Beyond Guns and Diplomacy
For all of Xi and the United Front’s soft-power operations, and their push to get Taiwan to self-identify with China and the CCP as one people, their moves may be backfiring, at least in the short term. Since Taiwan’s election, unfavorable views towards the CCP in Taiwan have been at a peak—and are shifting into new territory with Taipei’s courting of Washington
With the U.S. selling more arms to Taiwan than ever before, experts expect to see more incursions by Chinese jets and bombers into Taiwanese airspace, as well as more PLA Navy gunboats hugging the median line in the Taiwan Strait—in what CCP-backed outlet Global Times called “a rehearsal for a Taiwan takeover.” For years, PLA troops have been training in Inner Mongolia to storm the presidential office in Taipei.

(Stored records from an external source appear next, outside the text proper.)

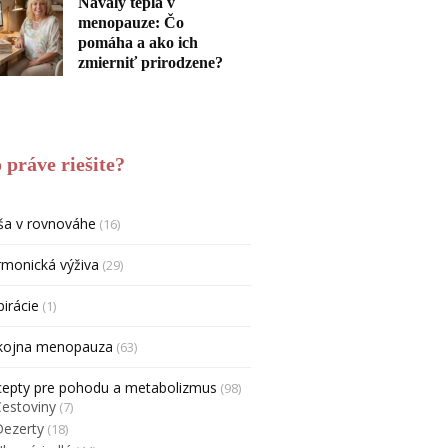
Návaly tepla v
menopauze: Čo
pomáha a ako ich
zmierniť prirodzene?
 práve riešite?
ša v rovnováhe
(16)
monická výživa
(29)
pirácie
(1)
kojna menopauza
(63)
cepty pre pohodu a metabolizmus
(98)
Cestoviny
(7)
Dezerty
(18)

War would surely be fraught for both sides—which is why Xi might be hoping the United Front’s longstanding influence operations could ultimately persuade Taiwan’s elite to step back from a full-on conflict and move towards China on their own.
“Most of the United Front’s work is generally more geared towards indirectly and slowly shifting the general atmosphere,” Sung Wen-Ti said. “To put this in another way, methodologically, the United Front provides conducive conditions to changes, rather than sufficient conditions. Tracing a clear causal channel is often challenging, because for clear causal claims you need both conducive and sufficient conditions to be present, and United Front is only part of the picture.”
Despite the recent saber-rattling from both sides, the United Front’s decades-long campaign for the fate of Taiwan may be yielding results. Sung explained, “What we can say is that the United Front has likely created a constituency in Taiwan that is socially embedded in China, economically dependent on stable cross-strait relations, and politically more sympathetic towards placating Beijing’s preferences.”